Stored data
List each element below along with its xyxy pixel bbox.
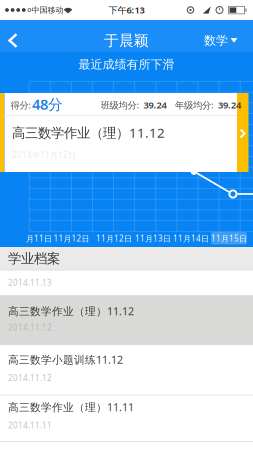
- staticText: 数学: [204, 33, 228, 48]
- staticText: 高三数学作业（理）11.11: [8, 400, 134, 414]
- staticText: 高三数学小题训练11.12: [8, 352, 123, 367]
- staticText: 11月12日: [96, 233, 132, 244]
- staticText: 11月13日: [135, 233, 171, 244]
- button[interactable]: 2014.11.13: [0, 270, 253, 296]
- staticText: 2014.11.13: [8, 277, 52, 288]
- staticText: 于晨颖: [104, 32, 149, 50]
- staticText: 2014.11.12: [8, 322, 52, 333]
- button[interactable]: 高三数学小题训练11.12: [0, 345, 253, 395]
- staticText: 11月12日: [54, 233, 90, 244]
- staticText: 2014.11.11: [8, 420, 52, 431]
- staticText: 2014年11月12日: [12, 150, 76, 160]
- staticText: 最近成绩有所下滑: [78, 57, 174, 72]
- staticText: 班级均分:: [100, 99, 140, 111]
- button[interactable]: 选择科目: [199, 26, 245, 56]
- staticText: 48分: [32, 94, 63, 114]
- staticText: 下午6:13: [108, 4, 144, 16]
- staticText: 中国移动: [32, 5, 64, 15]
- button[interactable]: 得分:: [4, 93, 248, 172]
- staticText: 2014.11.12: [8, 373, 52, 383]
- staticText: 学业档案: [8, 250, 60, 267]
- staticText: 11月15日: [211, 233, 247, 244]
- staticText: 39.24: [218, 99, 241, 111]
- staticText: 11月14日: [173, 233, 209, 244]
- staticText: 年级均分:: [175, 99, 214, 111]
- button[interactable]: 高三数学作业（理）11.12: [0, 296, 253, 345]
- staticText: 39.24: [144, 99, 166, 111]
- staticText: 得分:: [10, 99, 32, 111]
- button[interactable]: 高三数学作业（理）11.11: [0, 395, 253, 442]
- staticText: 高三数学作业（理）11.12: [12, 124, 165, 141]
- button[interactable]: 返回: [0, 26, 26, 54]
- staticText: 高三数学作业（理）11.12: [8, 304, 134, 318]
- staticText: 月11日: [26, 233, 52, 244]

__TASK OBJECTIVE__
Check every line above for the string "高三数学作业" and copy those that have it.

__RESULT__
- staticText: 高三数学作业（理）11.11: [8, 400, 134, 414]
- button[interactable]: 高三数学作业（理）11.12: [0, 296, 253, 345]
- button[interactable]: 高三数学作业（理）11.11: [0, 395, 253, 442]
- staticText: 高三数学作业（理）11.12: [12, 124, 165, 141]
- staticText: 高三数学作业（理）11.12: [8, 304, 134, 318]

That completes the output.